10 Things We Love About Being Different from the Supermarkets...
Our fruit and veg (mostly) doesn't come wrapped in plastic.
Apart from cutting single-use plastic waste, this also means you can buy as much (we sell in bulk, just ask) or as little as you like (we'll even cut big things in half or quarter for you).
Truly taste the difference! Our seasonal food, grown locally, tastes so much better. Unlike supermarkets which don't ask for flavour from their suppliers, we choose items from further afield from market based on their taste.
Short food miles that support local growers: Elder's, Phantassie , Tyningham Community Farm and Tyninghame Organic Orchard, The Ridge and Belhaven Community Garden and so many more...
Our amazing local producers: coffee roasted in Berwick-upon-Tweed or East Linton, The Chocolate Tree, Mungoswells flour, The Cheese Lady, The Dunbar Community Bakery , and so many more...

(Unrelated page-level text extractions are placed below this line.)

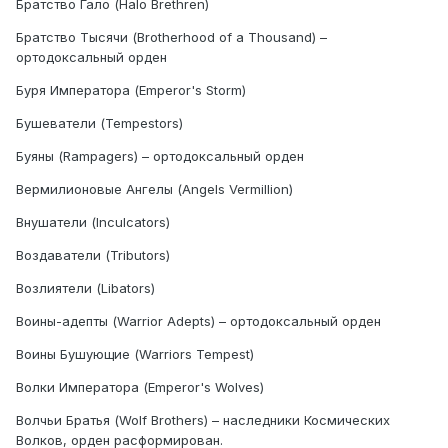
Братство Гало (Halo Brethren)
Братство Тысячи (Brotherhood of a Thousand) –
ортодоксальный орден
Буря Императора (Emperor's Storm)
Бушеватели (Tempestors)
Буяны (Rampagers) – ортодоксальный орден
Вермилионовые Ангелы (Angels Vermillion)
Внушатели (Inculcators)
Воздаватели (Tributors)
Возлиятели (Libators)
Воины-адепты (Warrior Adepts) – ортодоксальный орден
Воины Бушующие (Warriors Tempest)
Волки Императора (Emperor's Wolves)
Волчьи Братья (Wolf Brothers) – наследники Космических
Волков, орден расформирован.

Ethical sourcing - case study Healthy Oils - a small family organisation aiming to bring about change through ethical consumption. They source high quality organic products from cooperatives or family businesses around the UK and EU. Their products are unique, traceable back to their origin farms and cannot be bought in supermarkets. They sell directly to shops, rather than to wholesalers, allowing more affordable pricing.

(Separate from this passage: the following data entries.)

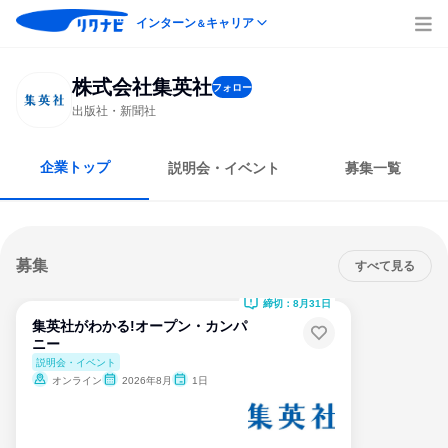
インターン
キャリア
＆
株式会社集英社
フォロー
出版社・新聞社
企業トップ
説明会・イベント
募集一覧
募集
すべて見る
締切：8月31日
集英社がわかる!オープン・カンパ
ニー
説明会・イベント
オンライン
2026年8月
1日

Community: people make and meet friends in the Crunchy. We love to have a chat, ask what you're making for dinner. We'll never have a self-service check-out! Sometimes convenience has a butterfly effect that creates bigger inconveniences (like loneliness and isolation) down the road. We are a not-for-profit organisation with a community food outreach worker who runs at least three in-person activities a week in the community creating spaces serving nutritious food, building relationships and cutting food waste.
Independent businesses like the Crunchy make our high street a more vibrant, appealing and enjoyable place to be, which makes our town and our lived environment and more vibrant, appealing and enjoyable place to be. No-one ever planned a holiday to a town because it has an ASDA or a Lidl...

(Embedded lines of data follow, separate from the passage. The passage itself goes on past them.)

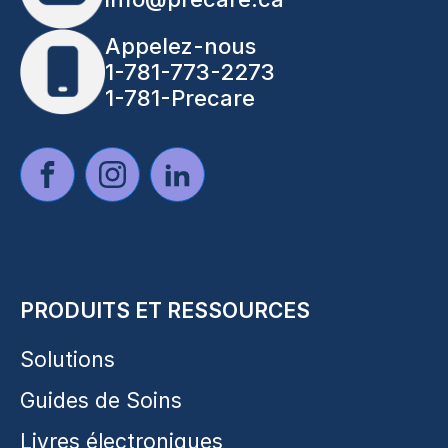
Appelez-nous
1-781-773-2273
1-781-Precare
PRODUITS ET RESSOURCES
Solutions
Guides de Soins
Livres électroniques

Need something we haven't got? We'll try and order it for you, just ask!
Supermarkets demand rock bottom prices from their suppliers, which means maximum efficiency in all aspects of production. This translates into cheap meat imports that have been intensively reared and fed on grain grown on deforested land; hedges that provide bird habitat being removed because they take up growing space and are expensive to maintain; tonnes of industrial fertiliser being sprayed on land (fertiliser is responsible for approximately five percent of total greenhouse gas emissions); small businesses going bust; workers being paid and treated badly. And lots more besides of course. Sourcing responsibly means supporting farmers that work with nature and avoid the wholesale reshaping of our natural environment in the pursuit of cheap prices that hide real world costs.